Deprecated wrappers: process_text_input(text) and process_audio_input(audio_path) still exist on AIVtuberBrain for backward compatibility. They combine generate_response() / generate_audio_response() with perform_output_task() in a single call. New code should use the two-step API directly.

Barge-in & Resume Buffer

When a user interrupts Bea mid-speech, the brain:

Calculates how many audio samples were already played.
Stores the remaining audio in resume_buffer — only if the remaining fragment is longer than 0.5 s; shorter tails are discarded.
If the user's next input is detected as a backchannel, speech resumes from where it was cut.
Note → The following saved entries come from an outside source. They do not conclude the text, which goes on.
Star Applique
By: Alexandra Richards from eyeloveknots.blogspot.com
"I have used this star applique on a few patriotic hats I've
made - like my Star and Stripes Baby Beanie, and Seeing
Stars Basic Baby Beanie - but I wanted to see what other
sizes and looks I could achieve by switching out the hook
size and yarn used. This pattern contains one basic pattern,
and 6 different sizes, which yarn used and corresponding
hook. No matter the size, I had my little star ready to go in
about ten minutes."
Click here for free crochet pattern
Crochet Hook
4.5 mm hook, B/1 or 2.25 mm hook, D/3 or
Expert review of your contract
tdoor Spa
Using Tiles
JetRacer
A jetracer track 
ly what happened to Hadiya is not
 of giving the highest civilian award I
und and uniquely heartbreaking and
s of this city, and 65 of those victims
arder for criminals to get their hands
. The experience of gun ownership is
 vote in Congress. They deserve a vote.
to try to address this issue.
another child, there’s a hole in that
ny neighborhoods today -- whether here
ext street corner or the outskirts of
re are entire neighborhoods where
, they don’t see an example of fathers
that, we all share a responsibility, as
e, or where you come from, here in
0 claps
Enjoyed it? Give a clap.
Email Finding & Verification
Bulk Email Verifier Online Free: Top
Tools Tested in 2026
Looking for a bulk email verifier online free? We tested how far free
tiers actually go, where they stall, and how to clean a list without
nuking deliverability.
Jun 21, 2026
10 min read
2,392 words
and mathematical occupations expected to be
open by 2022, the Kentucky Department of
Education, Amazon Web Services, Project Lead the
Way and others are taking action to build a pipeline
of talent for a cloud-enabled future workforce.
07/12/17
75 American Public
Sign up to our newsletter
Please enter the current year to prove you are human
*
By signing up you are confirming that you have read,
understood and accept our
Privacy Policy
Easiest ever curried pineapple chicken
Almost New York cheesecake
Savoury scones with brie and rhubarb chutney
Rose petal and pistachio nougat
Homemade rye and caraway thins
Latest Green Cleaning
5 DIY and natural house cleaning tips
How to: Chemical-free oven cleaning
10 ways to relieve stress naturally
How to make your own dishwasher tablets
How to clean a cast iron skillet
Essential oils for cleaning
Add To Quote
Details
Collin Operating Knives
Backchannel detection (_is_backchannel): A fixed vocabulary of single- and multi-word phrases is matched: "ok", "yeah", "continue", "vai avanti", "go on", "procedi", "continua", and others. Any input longer than 30 characters is unconditionally rejected as a backchannel, regardless of content.

Backchannel return value: When generate_response() detects a backchannel with an active resume_buffer, it calls _resume_speech() and returns the sentinel tuple ("neutral", "[RESUMED]") — no LLM call is made. Callers (e.g. web API POST /chat, Discord flush) will receive mood="neutral" and content="[RESUMED]" in the response. The frontend should treat [RESUMED] as a no-op display-wise.

Data Flow

Text Input Path

TERMINAL

User text
    │
    ▼
generate_response()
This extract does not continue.